The monk beckoned them into a side room. All the lights were out in here save one spotlight onto a stone table. A table with the ravaged body of Roan’s best friend.
“Dominik!” shouted Roan, rushing to him. His face was pale and blooded, but he was still easily recognisable as the bright-eyed, enthusiastic German boy Roan had known all of his life. Roan picked up his hand, and sank to kneeling. He broke down resting his head on the table and cried tears of extreme shock and fear. He just couldn’t believe that he was gone. Dominik couldn’t be gone. In an act of desperation, he felt for his pulse. Of course there was none. But there was still hope! Roan felt for a Pokéball, and tossed it up in the air. His Ampharos appeared next to him.
“Ampharos, use a Thunderbolt on Dominik!” He looked up through his tears, as blue light from the electric Pokémon hit his friend. Nothing happened.
“Again.” He remained there, still and lifeless.
“AGAIN!” No change.
The monk rushed up to him. “Mil’lop nipkil!”
“THUNDER! VOLT TACKLE! ANY DAMNED THING YOU CAN DO, JUST DO IT!” He shouted these words with every gram of life in him. Somehow he could come back. He just couldn’t be dead.

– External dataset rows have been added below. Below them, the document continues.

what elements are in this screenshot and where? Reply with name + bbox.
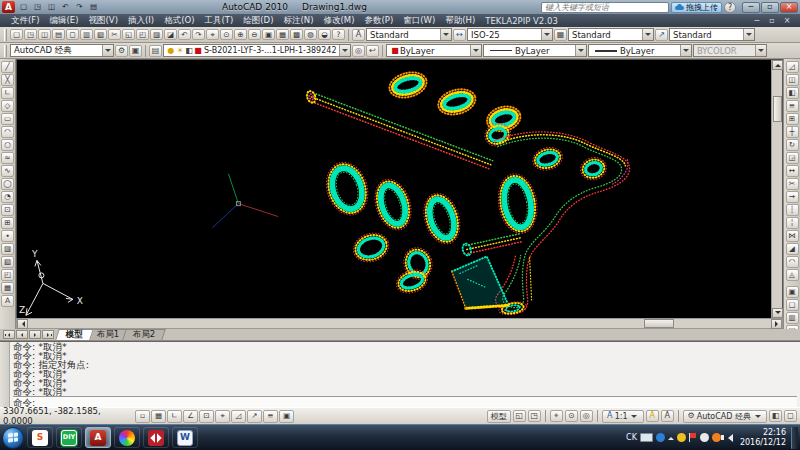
lwt-toggle[interactable]: ≡ — [263, 410, 278, 423]
search-input[interactable] — [541, 2, 669, 13]
gradient-icon[interactable]: ▧ — [1, 256, 14, 268]
redo-icon[interactable]: ↷ — [192, 29, 205, 40]
chevron-down-icon[interactable] — [642, 29, 653, 40]
chevron-down-icon[interactable] — [470, 45, 481, 56]
toolbar-grip[interactable] — [4, 29, 7, 41]
text-style-icon[interactable]: A — [352, 29, 365, 41]
color-select[interactable]: ■ByLayer — [386, 44, 482, 57]
menu-edit[interactable]: 编辑(E) — [45, 14, 84, 27]
scale-icon[interactable]: ◲ — [786, 152, 799, 164]
line-icon[interactable]: ╱ — [1, 61, 14, 73]
menu-tools[interactable]: 工具(T) — [199, 14, 238, 27]
publish-icon[interactable]: ▥ — [80, 29, 93, 40]
snap-toggle[interactable]: ▫ — [135, 410, 150, 423]
mleader-style-select[interactable]: Standard — [669, 28, 755, 41]
pan-icon[interactable]: ⌖ — [550, 410, 563, 422]
properties-icon[interactable]: ▣ — [262, 29, 275, 40]
doc-close-button[interactable]: × — [780, 16, 794, 26]
vertical-scroll-thumb[interactable] — [773, 96, 782, 122]
ducs-toggle[interactable]: ◿ — [231, 410, 246, 423]
qp-toggle[interactable]: ▣ — [279, 410, 294, 423]
construction-line-icon[interactable]: ╳ — [1, 74, 14, 86]
horizontal-scroll-thumb[interactable] — [644, 319, 674, 328]
array-icon[interactable]: ⊞ — [786, 113, 799, 125]
osnap-toggle[interactable]: ⊡ — [199, 410, 214, 423]
help-button[interactable]: ? — [724, 2, 736, 13]
layer-select[interactable]: ● ☀ ◧ ■ S-B2021-LYF-3-...1-LPH-1-389242 — [163, 44, 351, 57]
layout-icon[interactable]: ◱ — [513, 410, 526, 422]
hatch-icon[interactable]: ▨ — [1, 243, 14, 255]
table-style-icon[interactable]: ▦ — [554, 29, 567, 41]
volume-icon[interactable] — [724, 434, 733, 442]
scroll-right-arrow[interactable] — [771, 319, 782, 329]
scroll-down-arrow[interactable] — [772, 308, 783, 318]
tab-layout2[interactable]: 布局2 — [123, 329, 167, 340]
region-icon[interactable]: ◰ — [1, 269, 14, 281]
copy-clip-icon[interactable]: ◱ — [122, 29, 135, 40]
open-icon[interactable]: ◳ — [24, 29, 37, 40]
layer-properties-icon[interactable]: ▤ — [149, 45, 162, 57]
steering-wheel-icon[interactable]: ◎ — [580, 410, 593, 422]
plot-icon[interactable]: ▤ — [52, 29, 65, 40]
join-icon[interactable]: ⋈ — [786, 230, 799, 242]
open-icon[interactable]: ◳ — [31, 2, 44, 13]
input-method-icon[interactable] — [656, 433, 665, 442]
bring-to-front-icon[interactable]: ▣ — [786, 286, 799, 298]
break-icon[interactable]: ╎ — [786, 217, 799, 229]
designcenter-icon[interactable]: ▦ — [276, 29, 289, 40]
stretch-icon[interactable]: ↔ — [786, 165, 799, 177]
annotation-scale-button[interactable]: A1:1 — [602, 410, 644, 423]
minimize-button[interactable]: ─ — [742, 2, 760, 13]
trim-icon[interactable]: ✂ — [786, 178, 799, 190]
grid-toggle[interactable]: ▦ — [151, 410, 166, 423]
upload-button[interactable]: 拖拽上传 — [671, 2, 722, 13]
start-button[interactable] — [2, 427, 24, 449]
circle-icon[interactable]: ○ — [1, 139, 14, 151]
chevron-down-icon[interactable] — [680, 45, 691, 56]
otrack-toggle[interactable]: ⌖ — [215, 410, 230, 423]
scroll-up-arrow[interactable] — [772, 60, 783, 70]
fillet-icon[interactable]: ◠ — [786, 256, 799, 268]
explode-icon[interactable]: ◬ — [786, 269, 799, 281]
maximize-button[interactable]: ▫ — [761, 2, 779, 13]
new-icon[interactable]: ▢ — [17, 2, 30, 13]
taskbar-autocad-app[interactable]: A — [85, 427, 111, 448]
paste-icon[interactable]: ◰ — [136, 29, 149, 40]
sheet-set-icon[interactable]: ◍ — [304, 29, 317, 40]
tray-app-icon[interactable] — [712, 433, 721, 442]
taskbar-red-app[interactable] — [143, 427, 169, 448]
vertical-scrollbar[interactable] — [771, 60, 782, 318]
ellipse-icon[interactable]: ◯ — [1, 178, 14, 190]
zoom-window-icon[interactable]: ⊕ — [234, 29, 247, 40]
erase-icon[interactable]: ◿ — [786, 61, 799, 73]
layer-freeze-sun-icon[interactable]: ☀ — [176, 45, 184, 57]
undo-icon[interactable]: ↶ — [59, 2, 72, 13]
taskbar-diy-app[interactable]: DIY — [56, 427, 82, 448]
quick-view-layouts-icon[interactable]: ◳ — [528, 410, 541, 422]
insert-block-icon[interactable]: ⊡ — [1, 204, 14, 216]
extend-icon[interactable]: → — [786, 191, 799, 203]
menu-draw[interactable]: 绘图(D) — [238, 14, 278, 27]
save-icon[interactable]: ◫ — [45, 2, 58, 13]
match-properties-icon[interactable]: ▨ — [150, 29, 163, 40]
linetype-select[interactable]: ByLayer — [483, 44, 587, 57]
taskbar-pinwheel-app[interactable] — [114, 427, 140, 448]
autocad-logo[interactable]: A — [2, 1, 15, 13]
mleader-style-icon[interactable]: ↗ — [655, 29, 668, 41]
workspace-select[interactable]: AutoCAD 经典 — [10, 44, 114, 57]
scroll-left-arrow[interactable] — [17, 319, 28, 329]
move-icon[interactable]: ┼ — [786, 126, 799, 138]
new-icon[interactable]: ▢ — [10, 29, 23, 40]
save-icon[interactable]: ◫ — [38, 29, 51, 40]
menu-insert[interactable]: 插入(I) — [123, 14, 159, 27]
clean-screen-button[interactable]: ◻ — [784, 410, 797, 422]
polygon-icon[interactable]: ◇ — [1, 100, 14, 112]
prev-tab-button[interactable] — [16, 330, 28, 339]
ime-indicator[interactable]: CK — [626, 433, 637, 442]
command-window-grip[interactable] — [0, 342, 10, 407]
mirror-icon[interactable]: ◧ — [786, 87, 799, 99]
table-icon[interactable]: ▦ — [1, 282, 14, 294]
tray-app-icon[interactable] — [700, 433, 709, 442]
send-to-back-icon[interactable]: ▢ — [786, 299, 799, 311]
chevron-down-icon[interactable] — [440, 29, 451, 40]
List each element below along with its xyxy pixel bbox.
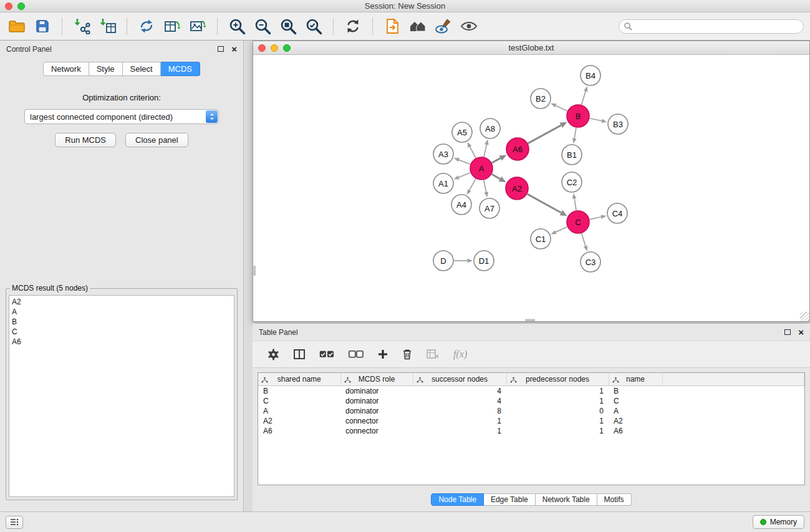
graph-node-B[interactable]: B	[567, 105, 589, 127]
graph-node-A4[interactable]: A4	[451, 195, 471, 215]
table-cell[interactable]: B	[609, 385, 662, 396]
network-graph[interactable]: AA1A2A3A4A5A6A7A8BB1B2B3B4CC1C2C3C4DD1	[253, 55, 809, 321]
close-panel-icon[interactable]: ×	[231, 44, 237, 54]
graph-edge-A-A8[interactable]	[484, 145, 486, 157]
mcds-result-item[interactable]: A	[12, 307, 231, 317]
save-session-button[interactable]	[32, 15, 53, 37]
float-table-panel-icon[interactable]	[784, 329, 791, 335]
tab-select[interactable]: Select	[123, 62, 161, 76]
show-columns-button[interactable]	[294, 349, 305, 359]
table-row[interactable]: Adominator80A	[258, 406, 804, 416]
graph-edge-A6-B[interactable]	[528, 125, 561, 143]
delete-table-button[interactable]	[427, 349, 439, 359]
tab-node-table[interactable]: Node Table	[431, 493, 484, 506]
table-cell[interactable]: A	[609, 406, 662, 416]
graph-node-A5[interactable]: A5	[452, 122, 472, 142]
graph-edge-A-A5[interactable]	[470, 147, 476, 158]
graph-node-C2[interactable]: C2	[562, 172, 582, 192]
graph-edge-B-B3[interactable]	[590, 118, 602, 121]
network-window-titlebar[interactable]: testGlobe.txt	[253, 41, 809, 55]
table-cell[interactable]: A2	[258, 416, 340, 426]
table-cell[interactable]: 1	[506, 396, 609, 406]
table-cell[interactable]: 4	[413, 385, 506, 396]
graph-node-B1[interactable]: B1	[562, 145, 582, 165]
table-cell[interactable]: connector	[340, 416, 413, 426]
dropdown-stepper-icon[interactable]	[206, 110, 218, 123]
table-cell[interactable]: 4	[413, 396, 506, 406]
table-cell[interactable]: 1	[506, 416, 609, 426]
open-session-button[interactable]	[6, 15, 27, 37]
column-header-shared-name[interactable]: shared name	[258, 373, 340, 385]
tab-motifs[interactable]: Motifs	[597, 493, 632, 506]
close-panel-button[interactable]: Close panel	[125, 133, 188, 147]
mcds-result-item[interactable]: A6	[12, 337, 231, 347]
graph-edge-C-C1[interactable]	[556, 227, 567, 232]
graph-edge-A-A2[interactable]	[492, 174, 500, 179]
select-all-button[interactable]	[319, 351, 334, 358]
graph-node-C[interactable]: C	[567, 211, 589, 233]
graph-edge-C-C4[interactable]	[590, 217, 602, 220]
deselect-all-button[interactable]	[349, 351, 364, 358]
table-row[interactable]: Cdominator41C	[258, 396, 804, 406]
graph-edge-C-C3[interactable]	[582, 233, 586, 246]
zoom-in-button[interactable]	[226, 15, 248, 37]
column-header-name[interactable]: name	[609, 373, 662, 385]
graph-node-B2[interactable]: B2	[531, 89, 551, 109]
search-field[interactable]	[619, 19, 804, 34]
graph-node-A1[interactable]: A1	[433, 173, 453, 193]
table-cell[interactable]: C	[609, 396, 662, 406]
graph-node-A3[interactable]: A3	[433, 144, 453, 164]
import-table-button[interactable]	[97, 15, 118, 37]
column-header-MCDS-role[interactable]: MCDS role	[340, 373, 413, 385]
add-column-button[interactable]	[378, 349, 388, 359]
graph-node-C4[interactable]: C4	[607, 203, 627, 223]
table-cell[interactable]: connector	[340, 426, 413, 436]
show-panels-button[interactable]	[6, 516, 23, 529]
table-cell[interactable]: 1	[413, 416, 506, 426]
column-header-successor-nodes[interactable]: successor nodes	[413, 373, 506, 385]
delete-column-button[interactable]	[402, 349, 412, 360]
table-cell[interactable]: A	[258, 406, 340, 416]
graph-node-A8[interactable]: A8	[480, 118, 500, 138]
network-canvas[interactable]: AA1A2A3A4A5A6A7A8BB1B2B3B4CC1C2C3C4DD1	[253, 55, 809, 321]
tab-network-table[interactable]: Network Table	[536, 493, 597, 506]
show-graphics-details-button[interactable]	[458, 15, 480, 37]
table-settings-button[interactable]	[268, 349, 279, 360]
table-cell[interactable]: 1	[506, 426, 609, 436]
graph-node-C3[interactable]: C3	[581, 252, 600, 272]
apply-layout-button[interactable]	[342, 15, 364, 37]
column-header-predecessor-nodes[interactable]: predecessor nodes	[506, 373, 609, 385]
zoom-fit-button[interactable]	[277, 15, 299, 37]
apply-style-button[interactable]	[433, 15, 454, 37]
graph-edge-A-A7[interactable]	[484, 180, 486, 192]
search-input[interactable]	[635, 22, 799, 31]
table-cell[interactable]: dominator	[340, 406, 413, 416]
table-cell[interactable]: 1	[506, 385, 609, 396]
memory-button[interactable]: Memory	[753, 515, 804, 529]
graph-node-C1[interactable]: C1	[531, 229, 551, 249]
graph-edge-A-A6[interactable]	[492, 158, 501, 163]
graph-edge-B-B1[interactable]	[574, 128, 576, 138]
table-row[interactable]: A6connector11A6	[258, 426, 804, 436]
graph-node-D1[interactable]: D1	[474, 251, 494, 271]
graph-edge-A-A3[interactable]	[459, 160, 470, 164]
table-cell[interactable]: A2	[609, 416, 662, 426]
mcds-result-item[interactable]: B	[12, 317, 231, 327]
graph-edge-B-B4[interactable]	[582, 91, 586, 105]
table-cell[interactable]: 0	[506, 406, 609, 416]
table-cell[interactable]: B	[258, 385, 340, 396]
table-row[interactable]: Bdominator41B	[258, 385, 804, 396]
graph-edge-A2-C[interactable]	[528, 194, 561, 213]
mcds-result-list[interactable]: A2ABCA6	[9, 295, 234, 497]
table-cell[interactable]: C	[258, 396, 340, 406]
graph-edge-C-C2[interactable]	[574, 198, 576, 210]
mcds-result-item[interactable]: A2	[12, 297, 231, 307]
criterion-dropdown[interactable]: largest connected component (directed)	[24, 109, 219, 124]
function-builder-button[interactable]: f(x)	[453, 349, 467, 360]
graph-node-A7[interactable]: A7	[480, 198, 499, 218]
table-cell[interactable]: dominator	[340, 396, 413, 406]
vertical-scroll-indicator[interactable]	[254, 266, 256, 276]
zoom-out-button[interactable]	[252, 15, 273, 37]
graph-edge-B-B2[interactable]	[556, 105, 567, 111]
document-action-button[interactable]	[382, 15, 403, 37]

“MIL’LOP NIPKIL!” shouted the monk. He’s dead. He’s dead Roan, and you know it. You can’t change it.
He broke down the floor again. He felt the warm arms of his Ampharos cuddling him, comforting him. What was the point? Why should he need comfort? Dominik was the one who needed pity, not him. Dominik was the one who had been murdered.
Murdered. Murdered. Murdered. The word echoed around his head. Somewhere among all his grief, a spark of anger ignited, sending his whole body up in a flame of rage.
Roan didn’t know how he ever got himself back to HQ. It could have been an eternity he was there by Dominik’s body. He came back, and painfully told Milleva the news. Somewhere between then and now the Kalians and their Celebi had gathered in the laboratory around Dominik’s body. They were all dressed in black, and Milleva had prepared a eulogy.
“We are gathered here today, trainers and Pokémon alike, to honour the memory of our friend and comrade, Pagas Dominik Hundert. For one thousand years he has been the life and soul of the Kalians. His wit, humour and intellect will live on long after we have said goodbye. His loss will be hard felt by all of us, and by all of time. Everyone who’s heart he has ever warmed should be here with us today to see him move on, but we don’t have a big enough island.” Everyone smiled weakly through their tears. “Our thoughts and feelings go out to wherever you are now. Know, Pagas, that you will be truly missed.” She stepped back. All seven of the Celebi began glowing green, and Dominik’s body lifted gently from the table and disappeared.
“Well, this has been a hard week for all of us,” said Milleva, at the head of the conference table. “But we do have a pressing issue at hand. We need to name a successor to the title of Pagas. Normally Roan, this would be your job, but I can understand if you don’t want to.”
“No, it’s okay,” he said. “I know just the person to do it.”
Amy was at the gates of Héva Hall, suitcase in hand. She stared up the drive at her family home. It felt oddly difficult to let go.
“Going somewhere?” said a voice behind her. She jumped, and wheeled around.
“Roan!” she exclaimed. Dropping her bags, she ran up to him and hugged him.
“I haven’t been away that long, or is Celebi’s aim off?”
“I thought I’d never see you again!”
“So did I,” he said honestly. “Listen, there’s become a… an opening on our staff. How would you like to be a Kalian?”